The story follows a crew of six astronauts as they are sent to investigate possible life on Jupiter's moon. Interestingly enough, the story takes place in our contemporary time. The exposition is achieved through news footage and documentary-style, with the rest of the film being composed of cleverly conceived found footage devices.

It's the film's smart direction and well-realized script that makes the film's elements work. The world-building feels current and realistic. The script refreshingly takes science at least passably seriously, introducing real-world situations and problems, entreating us to a crew and ship that are fragile, and hopelessly outmatched against the bleakness that is space. The footage is put together coherently, and to good effect. There is rarely any over-bearing narration, or irritating figure heads spelling out what has just occurred, rather we are left to witness events as they unfold, with the emotional backdrop of real-world implications.
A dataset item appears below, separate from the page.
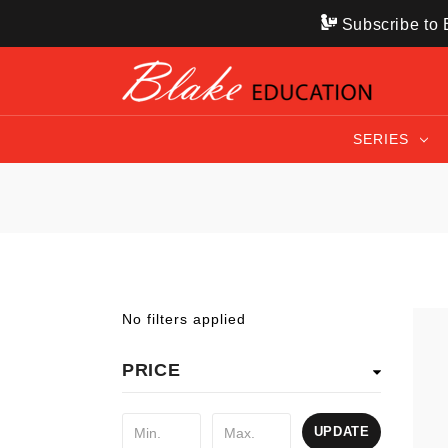
Subscribe to B
SERIES
No filters applied
PRICE
UPDATE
The performances are strong all around, crucial for a film that relies on very intimate relationships. The crew composes many different personality types and demeanors, yet all interact in believable and identifiable ways. The direction creates just the right amount of tension, and delivers us a narrative told in a very methodical manner. It never feels rushed, it occasionally feels slow, but the last act is all the more effective for it.
Europa Report does have its faults, however. The emotional resonance in the last act is never quite what it should be, a symptom of never fully identifying with one character, and the short running time. The pace is a bit sluggish in parts, though never overly slow.
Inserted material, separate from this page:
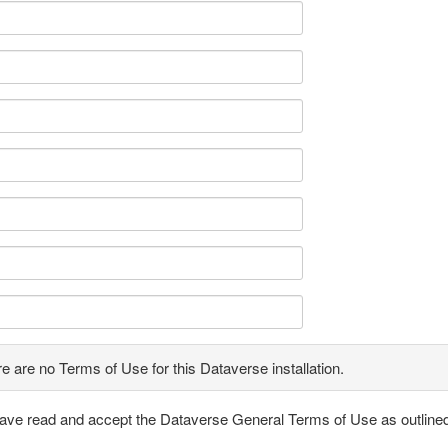
e are no Terms of Use for this Dataverse installation.
have read and accept the Dataverse General Terms of Use as outline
The biggest flaw is the documentary aspect of the on-Earth personnel, we never quite get a dramatic through-line for them. The way they are utilized should seemingly pay-off differently than it does, and thus I felt more could have been done with that aspect.
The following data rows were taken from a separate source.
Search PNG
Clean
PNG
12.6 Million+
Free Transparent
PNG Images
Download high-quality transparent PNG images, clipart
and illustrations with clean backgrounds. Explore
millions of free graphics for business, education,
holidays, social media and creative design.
Overall it's a nice addition to the genre.

3.5/5 Stars
Super Reviewer
July 6, 2014
The Abyss meets The Blair Witch Project in space. There's some striking imagery here and decent performances, and the structure is interesting though not always successful, but the story lacks a unique hook and the middle section is a bit slow. The science, however, is never less than convincing.
Super Reviewer
December 3, 2013
Europa Report succeeds the seemingly impossible; a technically accurate film that refreshingly gravitates on the side of science than fiction. The lack of a well-known cast certainly help anchor the seriousness of its intentions as well, allowing the story to unfold with undue celebrity distractions. The low budget unfortunately means not-so special effects, but the results, while at times jarring, are surprisingly mostly always effective for the story being told here. It is a shame the finale does flip into the more fictional side of sci-fi film lore, but Europa Report soars when its reveling in the science; a rare treat in this often neglected genre of filmmaking.